# Goal of the exercise
Starting at the line that holds "Banjole (12, 2348)" and stopping at the line that holds "Amerika 22. april", restate the records below word for word, with both of those lines included.

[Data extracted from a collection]
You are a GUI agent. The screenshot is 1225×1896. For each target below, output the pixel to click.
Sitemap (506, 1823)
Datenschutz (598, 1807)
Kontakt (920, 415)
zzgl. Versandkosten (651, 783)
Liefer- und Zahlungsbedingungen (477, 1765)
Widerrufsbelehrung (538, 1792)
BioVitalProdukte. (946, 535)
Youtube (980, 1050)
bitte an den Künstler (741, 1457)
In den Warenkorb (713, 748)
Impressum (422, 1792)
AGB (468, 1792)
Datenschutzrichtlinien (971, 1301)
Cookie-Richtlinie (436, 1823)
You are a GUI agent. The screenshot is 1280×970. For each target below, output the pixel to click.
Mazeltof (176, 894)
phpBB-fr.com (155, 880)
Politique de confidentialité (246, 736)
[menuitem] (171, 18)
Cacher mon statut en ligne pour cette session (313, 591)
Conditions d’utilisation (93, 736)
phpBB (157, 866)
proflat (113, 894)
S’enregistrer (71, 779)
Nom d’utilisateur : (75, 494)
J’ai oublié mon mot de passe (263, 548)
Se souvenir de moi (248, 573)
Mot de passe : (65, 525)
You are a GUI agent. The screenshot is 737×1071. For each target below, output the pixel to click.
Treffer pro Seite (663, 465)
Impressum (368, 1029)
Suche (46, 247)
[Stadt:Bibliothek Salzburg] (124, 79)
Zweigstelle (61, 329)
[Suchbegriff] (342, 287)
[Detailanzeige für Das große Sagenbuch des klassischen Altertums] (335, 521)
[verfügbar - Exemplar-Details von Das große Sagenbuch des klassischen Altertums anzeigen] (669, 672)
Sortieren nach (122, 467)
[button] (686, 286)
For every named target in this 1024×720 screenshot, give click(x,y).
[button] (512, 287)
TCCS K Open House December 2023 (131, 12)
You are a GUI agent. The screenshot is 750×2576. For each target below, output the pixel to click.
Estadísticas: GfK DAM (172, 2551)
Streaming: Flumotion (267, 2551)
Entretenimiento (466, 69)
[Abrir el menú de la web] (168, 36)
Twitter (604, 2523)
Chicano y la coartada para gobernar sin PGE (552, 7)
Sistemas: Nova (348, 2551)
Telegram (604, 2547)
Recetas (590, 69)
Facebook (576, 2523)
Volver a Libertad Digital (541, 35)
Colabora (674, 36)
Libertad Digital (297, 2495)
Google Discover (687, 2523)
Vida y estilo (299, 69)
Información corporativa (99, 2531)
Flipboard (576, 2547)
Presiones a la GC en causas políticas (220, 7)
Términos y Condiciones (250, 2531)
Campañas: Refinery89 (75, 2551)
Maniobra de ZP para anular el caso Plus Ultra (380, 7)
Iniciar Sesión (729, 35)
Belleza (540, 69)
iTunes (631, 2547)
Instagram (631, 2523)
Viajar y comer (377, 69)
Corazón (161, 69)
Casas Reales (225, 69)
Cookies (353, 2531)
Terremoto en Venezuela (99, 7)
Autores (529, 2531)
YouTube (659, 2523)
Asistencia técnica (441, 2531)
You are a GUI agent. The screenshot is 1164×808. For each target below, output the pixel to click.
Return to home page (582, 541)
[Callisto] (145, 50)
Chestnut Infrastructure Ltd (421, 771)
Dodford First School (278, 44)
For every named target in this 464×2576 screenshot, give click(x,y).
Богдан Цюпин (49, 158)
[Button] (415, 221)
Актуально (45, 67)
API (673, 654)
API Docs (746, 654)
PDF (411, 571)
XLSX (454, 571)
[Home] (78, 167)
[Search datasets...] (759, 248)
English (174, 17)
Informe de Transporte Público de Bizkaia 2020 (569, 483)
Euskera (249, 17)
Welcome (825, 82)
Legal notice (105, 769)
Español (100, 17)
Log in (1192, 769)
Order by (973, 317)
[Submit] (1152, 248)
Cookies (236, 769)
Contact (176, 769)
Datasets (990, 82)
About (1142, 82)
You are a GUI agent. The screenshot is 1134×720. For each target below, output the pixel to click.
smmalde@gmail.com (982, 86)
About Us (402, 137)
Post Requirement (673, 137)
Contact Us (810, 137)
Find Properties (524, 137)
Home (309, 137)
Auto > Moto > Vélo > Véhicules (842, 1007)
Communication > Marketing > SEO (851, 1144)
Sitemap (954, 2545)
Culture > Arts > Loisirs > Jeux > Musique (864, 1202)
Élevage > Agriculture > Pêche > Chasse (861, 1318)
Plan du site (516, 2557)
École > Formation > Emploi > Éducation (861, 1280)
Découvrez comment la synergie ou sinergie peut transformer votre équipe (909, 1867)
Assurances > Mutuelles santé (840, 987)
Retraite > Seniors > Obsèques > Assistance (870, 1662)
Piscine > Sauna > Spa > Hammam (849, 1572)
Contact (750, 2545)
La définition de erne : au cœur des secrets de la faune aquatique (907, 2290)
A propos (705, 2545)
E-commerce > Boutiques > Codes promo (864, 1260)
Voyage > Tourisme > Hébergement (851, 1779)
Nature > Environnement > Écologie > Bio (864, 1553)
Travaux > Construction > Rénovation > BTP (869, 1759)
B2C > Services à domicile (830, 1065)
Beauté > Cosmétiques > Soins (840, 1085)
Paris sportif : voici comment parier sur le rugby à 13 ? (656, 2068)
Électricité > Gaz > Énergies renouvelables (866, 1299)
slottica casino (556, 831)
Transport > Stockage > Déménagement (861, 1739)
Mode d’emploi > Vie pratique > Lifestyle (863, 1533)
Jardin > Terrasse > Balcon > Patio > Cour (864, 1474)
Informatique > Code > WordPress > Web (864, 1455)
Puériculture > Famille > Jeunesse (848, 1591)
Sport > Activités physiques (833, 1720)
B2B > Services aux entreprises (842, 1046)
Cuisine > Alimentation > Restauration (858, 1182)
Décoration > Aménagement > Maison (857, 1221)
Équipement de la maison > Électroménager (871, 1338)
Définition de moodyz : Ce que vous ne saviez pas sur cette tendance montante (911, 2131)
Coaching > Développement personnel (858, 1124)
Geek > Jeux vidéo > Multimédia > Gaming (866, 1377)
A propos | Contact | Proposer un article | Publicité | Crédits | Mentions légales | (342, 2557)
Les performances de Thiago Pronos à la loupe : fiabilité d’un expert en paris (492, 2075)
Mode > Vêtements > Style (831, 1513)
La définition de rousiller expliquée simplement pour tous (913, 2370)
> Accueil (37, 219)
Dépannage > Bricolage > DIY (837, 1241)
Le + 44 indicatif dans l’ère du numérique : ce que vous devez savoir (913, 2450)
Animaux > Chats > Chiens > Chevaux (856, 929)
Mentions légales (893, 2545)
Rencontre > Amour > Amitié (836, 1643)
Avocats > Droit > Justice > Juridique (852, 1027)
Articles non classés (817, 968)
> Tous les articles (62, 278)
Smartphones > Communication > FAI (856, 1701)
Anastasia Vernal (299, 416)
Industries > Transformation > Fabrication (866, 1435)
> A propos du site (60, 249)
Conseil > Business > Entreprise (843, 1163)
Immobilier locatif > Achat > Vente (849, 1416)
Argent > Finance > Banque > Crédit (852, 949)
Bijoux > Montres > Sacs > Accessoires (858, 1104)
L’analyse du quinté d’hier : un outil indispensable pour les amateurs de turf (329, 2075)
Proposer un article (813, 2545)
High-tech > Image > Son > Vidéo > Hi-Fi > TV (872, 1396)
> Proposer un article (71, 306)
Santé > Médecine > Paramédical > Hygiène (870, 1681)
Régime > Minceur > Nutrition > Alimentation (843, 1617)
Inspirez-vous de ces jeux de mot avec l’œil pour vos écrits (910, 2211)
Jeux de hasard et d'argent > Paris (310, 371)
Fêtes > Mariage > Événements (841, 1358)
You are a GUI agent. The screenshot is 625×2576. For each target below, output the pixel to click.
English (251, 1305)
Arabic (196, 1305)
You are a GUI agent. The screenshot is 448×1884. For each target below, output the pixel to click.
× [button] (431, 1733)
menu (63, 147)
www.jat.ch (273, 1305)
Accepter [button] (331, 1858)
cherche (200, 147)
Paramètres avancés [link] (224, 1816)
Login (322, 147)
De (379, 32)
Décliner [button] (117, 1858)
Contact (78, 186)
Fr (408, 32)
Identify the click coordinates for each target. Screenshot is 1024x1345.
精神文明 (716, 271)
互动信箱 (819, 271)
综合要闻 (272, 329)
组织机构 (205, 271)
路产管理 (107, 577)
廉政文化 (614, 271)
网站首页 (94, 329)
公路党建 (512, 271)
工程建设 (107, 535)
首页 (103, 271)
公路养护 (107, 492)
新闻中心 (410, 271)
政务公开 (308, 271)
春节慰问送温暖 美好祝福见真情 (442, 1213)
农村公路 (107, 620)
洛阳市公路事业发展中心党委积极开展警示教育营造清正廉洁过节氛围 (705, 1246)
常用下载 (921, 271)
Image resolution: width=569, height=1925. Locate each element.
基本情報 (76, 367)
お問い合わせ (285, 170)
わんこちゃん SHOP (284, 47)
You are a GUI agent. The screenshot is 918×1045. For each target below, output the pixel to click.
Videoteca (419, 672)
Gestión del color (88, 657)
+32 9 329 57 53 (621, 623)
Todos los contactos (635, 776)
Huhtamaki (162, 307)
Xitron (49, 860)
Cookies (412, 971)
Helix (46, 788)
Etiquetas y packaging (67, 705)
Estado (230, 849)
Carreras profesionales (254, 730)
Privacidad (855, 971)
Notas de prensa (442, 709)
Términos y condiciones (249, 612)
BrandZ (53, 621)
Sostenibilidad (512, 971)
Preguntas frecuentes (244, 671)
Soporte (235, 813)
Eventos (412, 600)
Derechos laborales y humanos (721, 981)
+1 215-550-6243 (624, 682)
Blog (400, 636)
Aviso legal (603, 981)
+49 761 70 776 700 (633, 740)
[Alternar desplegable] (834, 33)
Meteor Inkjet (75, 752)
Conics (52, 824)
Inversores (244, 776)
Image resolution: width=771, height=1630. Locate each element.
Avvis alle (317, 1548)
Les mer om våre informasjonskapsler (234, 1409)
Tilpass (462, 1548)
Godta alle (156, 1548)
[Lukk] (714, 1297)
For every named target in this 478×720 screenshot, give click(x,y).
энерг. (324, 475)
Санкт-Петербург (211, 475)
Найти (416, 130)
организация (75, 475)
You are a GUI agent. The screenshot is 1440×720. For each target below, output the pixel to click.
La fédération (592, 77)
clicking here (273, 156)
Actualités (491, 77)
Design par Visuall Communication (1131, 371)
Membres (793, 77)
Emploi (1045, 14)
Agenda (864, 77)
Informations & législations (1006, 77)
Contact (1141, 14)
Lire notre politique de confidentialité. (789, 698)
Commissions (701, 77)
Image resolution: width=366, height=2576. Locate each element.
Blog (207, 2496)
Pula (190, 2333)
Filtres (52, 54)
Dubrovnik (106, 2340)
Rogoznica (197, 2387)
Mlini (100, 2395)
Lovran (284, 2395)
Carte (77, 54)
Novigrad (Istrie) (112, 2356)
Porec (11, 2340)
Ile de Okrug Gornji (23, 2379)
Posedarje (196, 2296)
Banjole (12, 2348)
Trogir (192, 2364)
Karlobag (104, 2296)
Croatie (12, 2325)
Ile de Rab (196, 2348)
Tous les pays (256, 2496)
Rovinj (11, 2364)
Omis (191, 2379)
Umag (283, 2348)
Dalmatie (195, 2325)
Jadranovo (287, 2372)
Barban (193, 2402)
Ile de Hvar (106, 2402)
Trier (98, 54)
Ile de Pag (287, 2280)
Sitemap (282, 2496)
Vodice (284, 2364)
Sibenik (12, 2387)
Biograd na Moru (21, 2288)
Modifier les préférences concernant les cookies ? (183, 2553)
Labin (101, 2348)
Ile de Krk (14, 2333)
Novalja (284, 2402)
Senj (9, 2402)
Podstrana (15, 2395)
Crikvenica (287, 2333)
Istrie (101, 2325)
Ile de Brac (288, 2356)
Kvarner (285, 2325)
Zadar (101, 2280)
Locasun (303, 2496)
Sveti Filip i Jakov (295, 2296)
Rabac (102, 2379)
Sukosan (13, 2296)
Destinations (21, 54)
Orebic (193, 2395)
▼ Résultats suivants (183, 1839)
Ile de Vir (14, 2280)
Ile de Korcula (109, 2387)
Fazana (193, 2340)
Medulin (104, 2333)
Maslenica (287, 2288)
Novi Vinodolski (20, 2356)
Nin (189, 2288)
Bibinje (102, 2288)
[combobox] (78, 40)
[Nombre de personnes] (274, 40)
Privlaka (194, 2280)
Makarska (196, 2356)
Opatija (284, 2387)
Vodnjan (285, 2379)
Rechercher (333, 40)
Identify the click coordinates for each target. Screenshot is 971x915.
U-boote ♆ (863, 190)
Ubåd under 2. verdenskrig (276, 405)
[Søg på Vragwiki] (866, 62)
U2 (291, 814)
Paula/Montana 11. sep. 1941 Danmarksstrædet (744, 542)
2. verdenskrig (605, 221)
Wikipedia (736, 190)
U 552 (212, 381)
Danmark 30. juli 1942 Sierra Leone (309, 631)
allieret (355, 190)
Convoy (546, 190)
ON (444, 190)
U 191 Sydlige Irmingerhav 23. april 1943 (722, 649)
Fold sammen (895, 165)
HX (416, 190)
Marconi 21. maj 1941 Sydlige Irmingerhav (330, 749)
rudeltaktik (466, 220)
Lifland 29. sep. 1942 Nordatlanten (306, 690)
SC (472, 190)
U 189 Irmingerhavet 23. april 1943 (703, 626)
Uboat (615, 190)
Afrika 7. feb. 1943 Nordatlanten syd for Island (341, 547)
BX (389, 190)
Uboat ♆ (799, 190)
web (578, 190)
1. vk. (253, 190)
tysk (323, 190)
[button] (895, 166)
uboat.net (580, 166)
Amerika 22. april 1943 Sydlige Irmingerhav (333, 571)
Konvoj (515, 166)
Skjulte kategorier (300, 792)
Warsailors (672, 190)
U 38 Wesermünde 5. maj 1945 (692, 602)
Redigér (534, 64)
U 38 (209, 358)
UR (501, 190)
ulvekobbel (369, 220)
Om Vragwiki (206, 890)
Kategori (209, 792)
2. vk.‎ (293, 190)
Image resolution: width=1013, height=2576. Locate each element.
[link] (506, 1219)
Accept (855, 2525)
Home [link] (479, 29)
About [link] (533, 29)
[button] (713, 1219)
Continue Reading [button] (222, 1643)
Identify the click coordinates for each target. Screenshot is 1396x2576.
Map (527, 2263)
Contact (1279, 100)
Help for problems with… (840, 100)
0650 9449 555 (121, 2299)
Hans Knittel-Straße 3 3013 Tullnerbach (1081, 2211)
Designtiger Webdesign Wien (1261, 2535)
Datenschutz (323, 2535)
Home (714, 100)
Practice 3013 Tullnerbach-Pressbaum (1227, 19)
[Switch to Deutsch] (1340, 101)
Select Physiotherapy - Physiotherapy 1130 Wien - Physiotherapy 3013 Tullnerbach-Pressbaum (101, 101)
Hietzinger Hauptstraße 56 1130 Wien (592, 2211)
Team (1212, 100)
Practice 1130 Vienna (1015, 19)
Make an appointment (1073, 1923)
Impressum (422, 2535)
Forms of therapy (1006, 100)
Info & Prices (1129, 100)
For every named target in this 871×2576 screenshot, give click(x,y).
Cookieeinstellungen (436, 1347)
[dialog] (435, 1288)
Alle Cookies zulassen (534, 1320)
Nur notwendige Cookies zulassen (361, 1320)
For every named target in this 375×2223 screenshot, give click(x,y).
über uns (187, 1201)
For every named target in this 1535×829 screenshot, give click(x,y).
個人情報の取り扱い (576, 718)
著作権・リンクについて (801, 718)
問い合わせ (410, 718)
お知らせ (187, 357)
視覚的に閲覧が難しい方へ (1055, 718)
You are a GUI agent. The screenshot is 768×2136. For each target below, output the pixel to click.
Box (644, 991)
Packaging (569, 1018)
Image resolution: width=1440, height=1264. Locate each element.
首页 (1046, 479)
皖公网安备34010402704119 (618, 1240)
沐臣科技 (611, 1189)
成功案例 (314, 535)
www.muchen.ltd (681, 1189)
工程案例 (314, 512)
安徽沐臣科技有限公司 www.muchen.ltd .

# Task output
Banjole (12, 2348)
Trogir (192, 2364)
Karlobag (104, 2296)
Croatie (12, 2325)
Ile de Rab (196, 2348)
Tous les pays (256, 2496)
Rovinj (11, 2364)
Omis (191, 2379)
Umag (283, 2348)
Dalmatie (195, 2325)
Jadranovo (287, 2372)
Barban (193, 2402)
Ile de Hvar (106, 2402)
Trier (98, 54)
Ile de Pag (287, 2280)
Sitemap (282, 2496)
Vodice (284, 2364)
Sibenik (12, 2387)
Biograd na Moru (21, 2288)
Modifier les préférences concernant les cookies ? (183, 2553)
Labin (101, 2348)
Ile de Krk (14, 2333)
Novalja (284, 2402)
Senj (9, 2402)
Podstrana (15, 2395)
Crikvenica (287, 2333)
Istrie (101, 2325)
Ile de Brac (288, 2356)
Kvarner (285, 2325)
Zadar (101, 2280)
Locasun (303, 2496)
Sveti Filip i Jakov (295, 2296)
Rabac (102, 2379)
Sukosan (13, 2296)
Destinations (21, 54)
Orebic (193, 2395)
▼ Résultats suivants (183, 1839)
Ile de Vir (14, 2280)
Ile de Korcula (109, 2387)
Fazana (193, 2340)
Medulin (104, 2333)
Maslenica (287, 2288)
Novi Vinodolski (20, 2356)
Nin (189, 2288)
Bibinje (102, 2288)
[combobox] (78, 40)
[Nombre de personnes] (274, 40)
Privlaka (194, 2280)
Makarska (196, 2356)
Opatija (284, 2387)
Vodnjan (285, 2379)
Rechercher (333, 40)
Identify the click coordinates for each target. Screenshot is 971x915.
U-boote ♆ (863, 190)
Ubåd under 2. verdenskrig (276, 405)
[Søg på Vragwiki] (866, 62)
U2 (291, 814)
Paula/Montana 11. sep. 1941 Danmarksstrædet (744, 542)
2. verdenskrig (605, 221)
Wikipedia (736, 190)
U 552 (212, 381)
Danmark 30. juli 1942 Sierra Leone (309, 631)
allieret (355, 190)
Convoy (546, 190)
ON (444, 190)
U 191 Sydlige Irmingerhav 23. april 1943 (722, 649)
Fold sammen (895, 165)
HX (416, 190)
Marconi 21. maj 1941 Sydlige Irmingerhav (330, 749)
rudeltaktik (466, 220)
Lifland 29. sep. 1942 Nordatlanten (306, 690)
SC (472, 190)
U 189 Irmingerhavet 23. april 1943 (703, 626)
Uboat (615, 190)
Afrika 7. feb. 1943 Nordatlanten syd for Island (341, 547)
BX (389, 190)
Uboat ♆ (799, 190)
web (578, 190)
1. vk. (253, 190)
tysk (323, 190)
[button] (895, 166)
uboat.net (580, 166)
Amerika 22. april 1943 Sydlige Irmingerhav (333, 571)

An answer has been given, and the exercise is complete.